A cancer cell's sweet tooth just might be its Achilles' heel. Researchers have long observed that most cancer cells consume a lot of glucose and metabolize it through glycolysis into lactate, instead of the usual route of mitochondrial oxidative phosphorylation. Textbook wisdom held that the oxidative phosphorylation pathway must be defective in cancer cells. Now Valeria R. Fantin and colleagues at Harvard Medical School offer a new interpretation (Cancer Cell 2006, 9, 425). They report that cancer cells use the glycolysis pathway because it is essential for cancer cell growth and proliferation. Furthermore, they argue that lactate dehydrogenase A (LDH-A), a pivotal enzyme in glycolysis, might be a good protein to block in cancer drug development.
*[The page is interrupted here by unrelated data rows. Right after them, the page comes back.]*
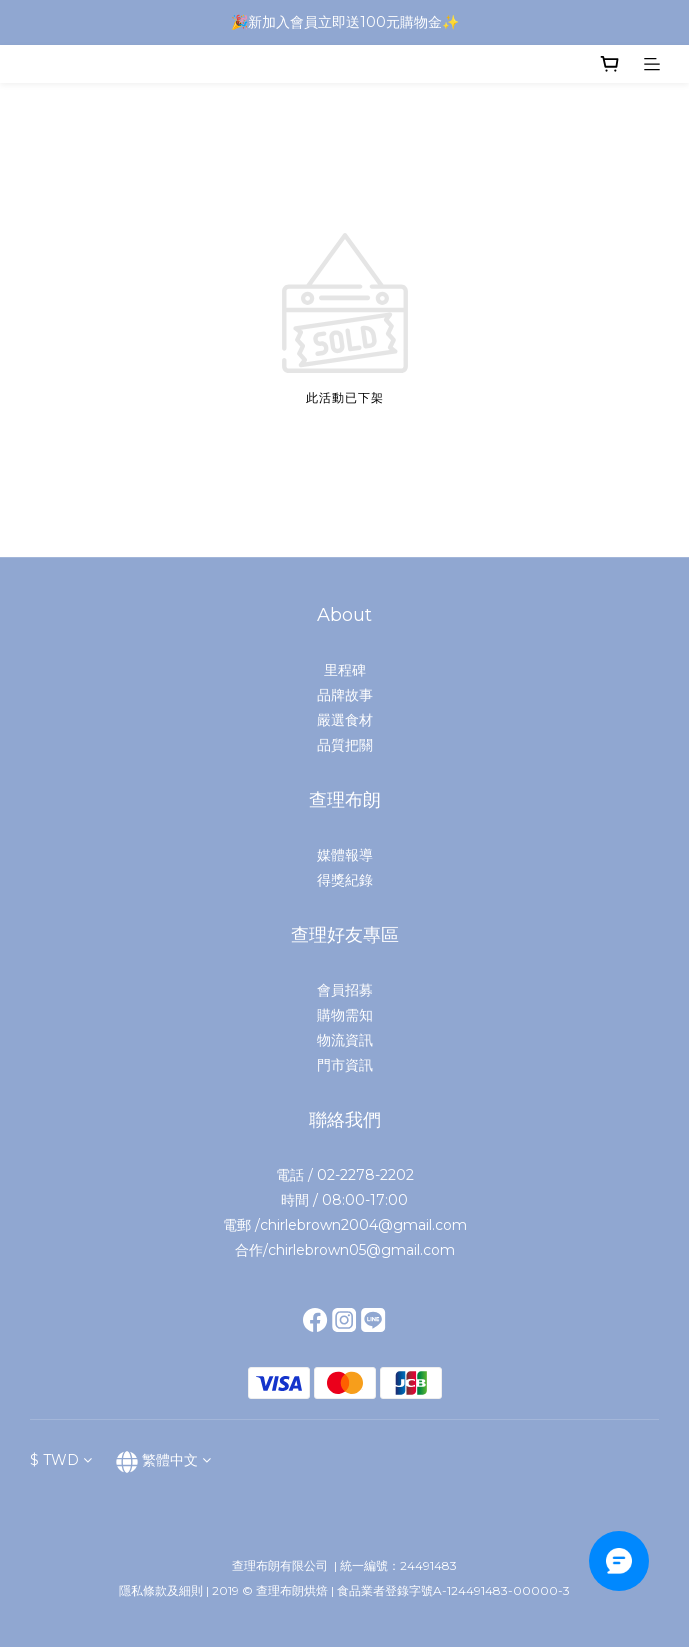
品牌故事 (345, 695)
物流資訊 (345, 1040)
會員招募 (345, 990)
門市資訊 (345, 1065)
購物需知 (345, 1015)
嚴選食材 (345, 720)
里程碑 (345, 670)
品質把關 (345, 745)
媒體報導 (345, 855)
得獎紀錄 (345, 880)
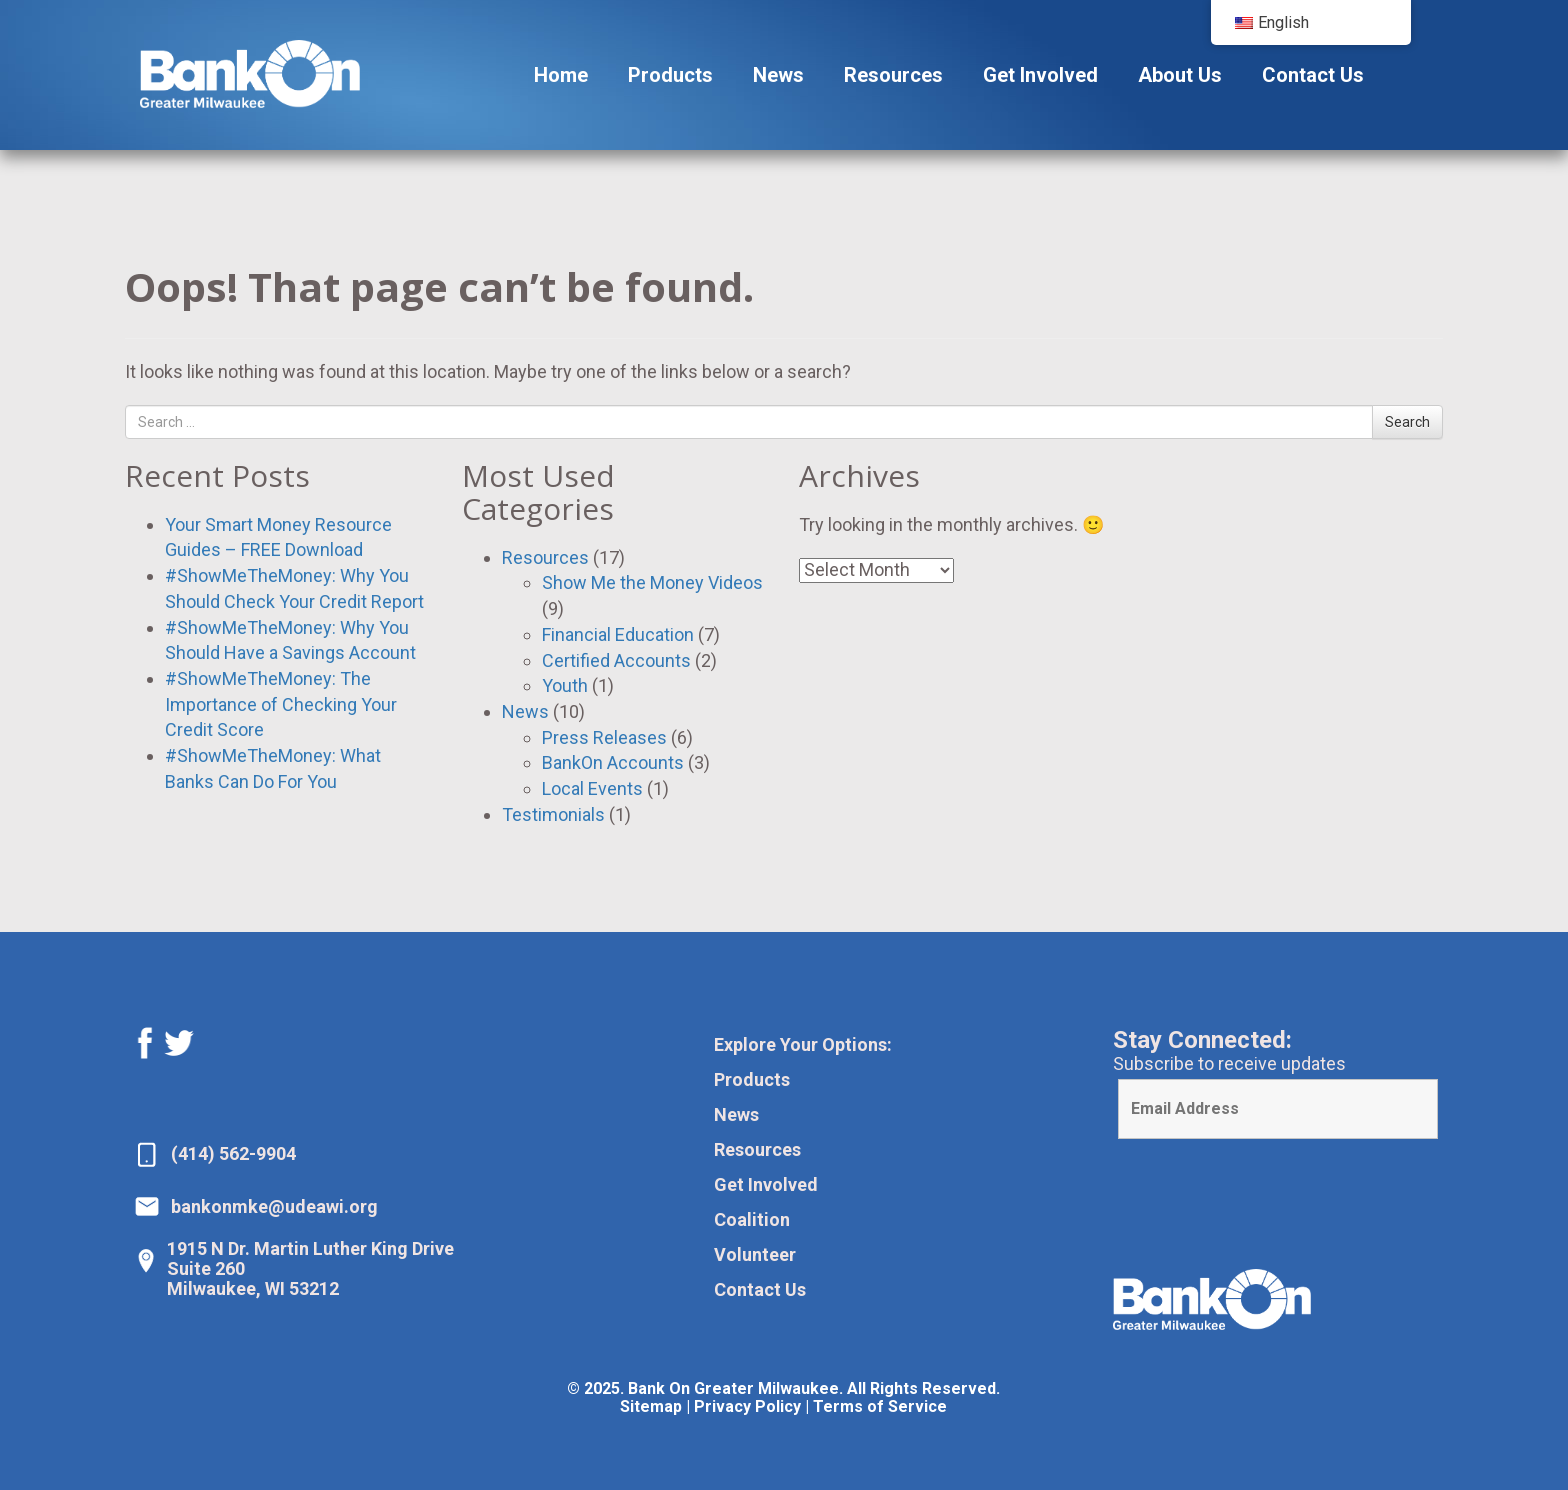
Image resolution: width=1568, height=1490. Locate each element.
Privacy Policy (747, 1406)
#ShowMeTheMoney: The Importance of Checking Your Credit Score (281, 704)
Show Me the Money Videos (652, 582)
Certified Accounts (616, 660)
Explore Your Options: (803, 1044)
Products (670, 75)
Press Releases (604, 737)
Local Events (592, 788)
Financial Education (618, 634)
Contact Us (1313, 75)
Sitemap (651, 1406)
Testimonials (553, 814)
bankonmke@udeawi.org (274, 1206)
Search (1407, 422)
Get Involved (1040, 75)
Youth (565, 685)
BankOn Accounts (613, 762)
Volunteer (755, 1254)
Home (561, 75)
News (778, 75)
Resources (893, 75)
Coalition (752, 1219)
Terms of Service (880, 1406)
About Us (1180, 75)
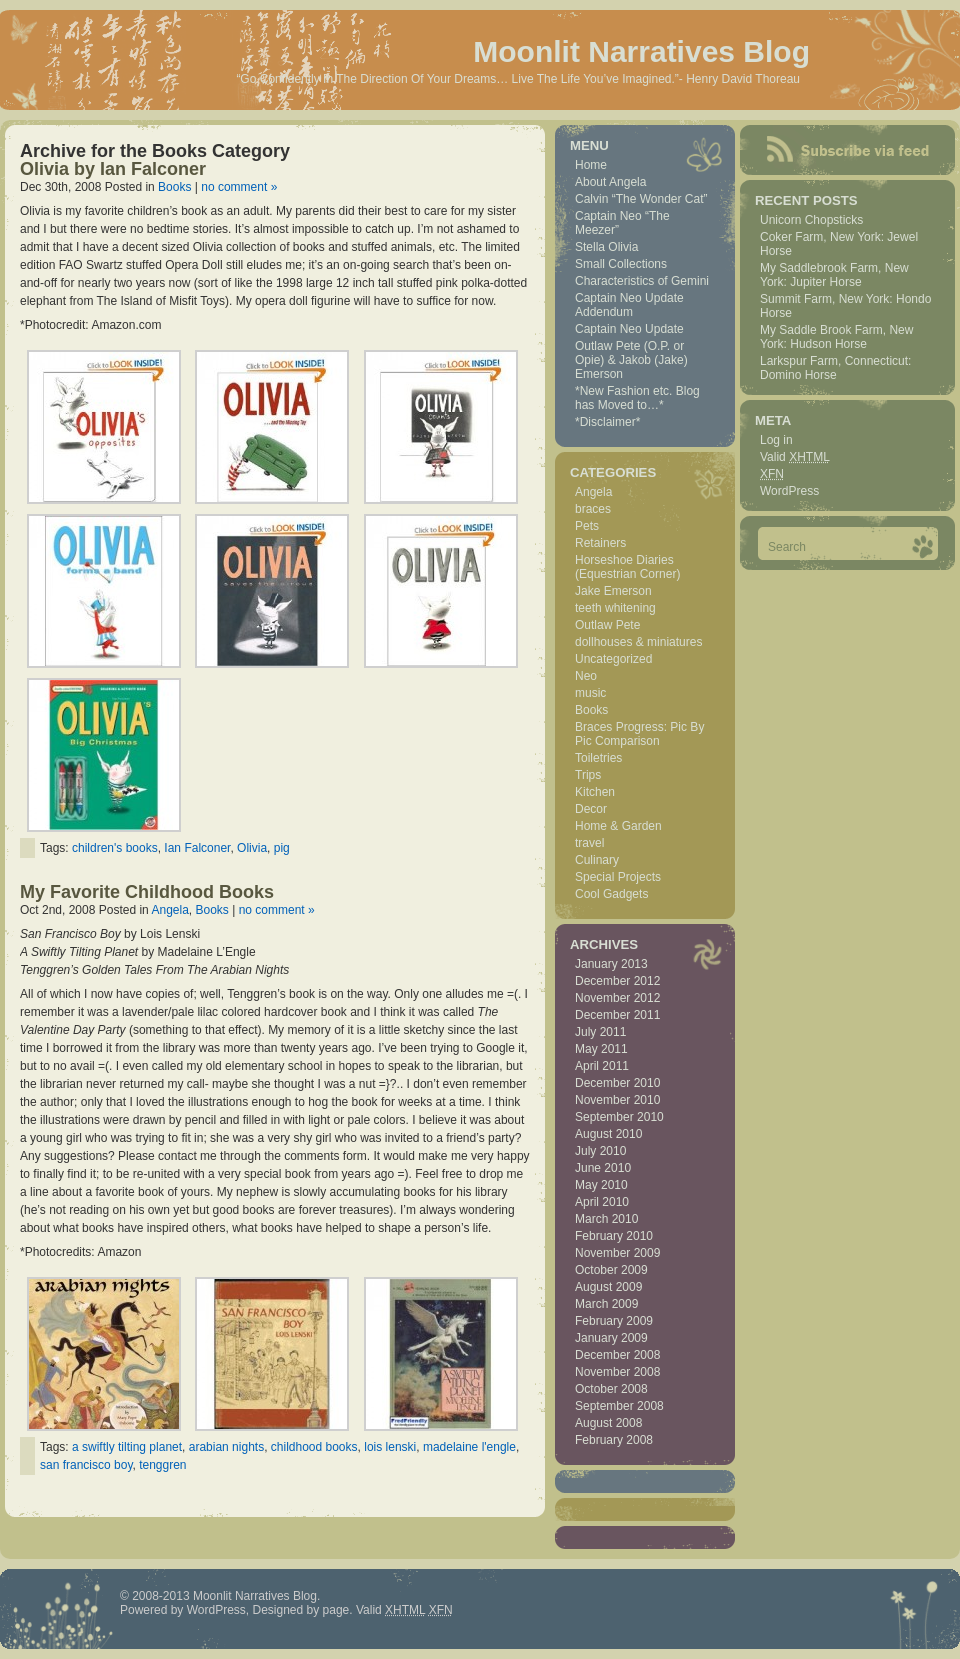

Inhibiting LDH-A would thwart tumors but not normal cells, so side effects would be minimal, Fantin suggests. "There's evidence from a study in Japan that patients with a complete lack of LDH-A can live pretty normal lives," she adds. In an accompanying commentary, Thi Bui and Craig B. Thompson at the University of Pennsylvania call for "cancer biologists to dust off their biochemistry textbooks. It seems there are a few chapters that still need to be written."